# [Work task]
Only the lines from the one with "Le meilleur moyen" through the end of the data are wanted, copied exactly.

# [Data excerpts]
========
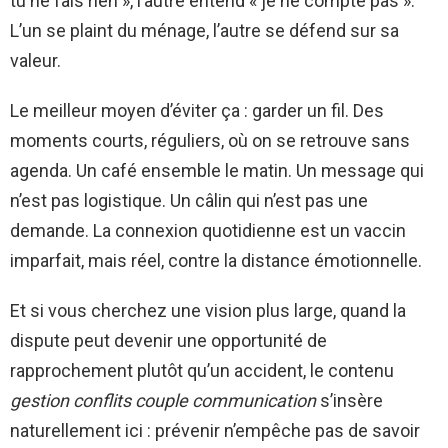
tu ne fais rien », l’autre entend « je ne compte pas ».
L’un se plaint du ménage, l’autre se défend sur sa
valeur.
Le meilleur moyen d’éviter ça : garder un fil. Des
moments courts, réguliers, où on se retrouve sans
agenda. Un café ensemble le matin. Un message qui
n’est pas logistique. Un câlin qui n’est pas une
demande. La connexion quotidienne est un vaccin
imparfait, mais réel, contre la distance émotionnelle.
Et si vous cherchez une vision plus large, quand la
dispute peut devenir une opportunité de
rapprochement plutôt qu’un accident, le contenu
gestion conflits couple communication
s’insère
naturellement ici : prévenir n’empêche pas de savoir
========
# [Response below]
Le meilleur moyen d’éviter ça : garder un fil. Des
moments courts, réguliers, où on se retrouve sans
agenda. Un café ensemble le matin. Un message qui
n’est pas logistique. Un câlin qui n’est pas une
demande. La connexion quotidienne est un vaccin
imparfait, mais réel, contre la distance émotionnelle.
Et si vous cherchez une vision plus large, quand la
dispute peut devenir une opportunité de
rapprochement plutôt qu’un accident, le contenu
gestion conflits couple communication
s’insère
naturellement ici : prévenir n’empêche pas de savoir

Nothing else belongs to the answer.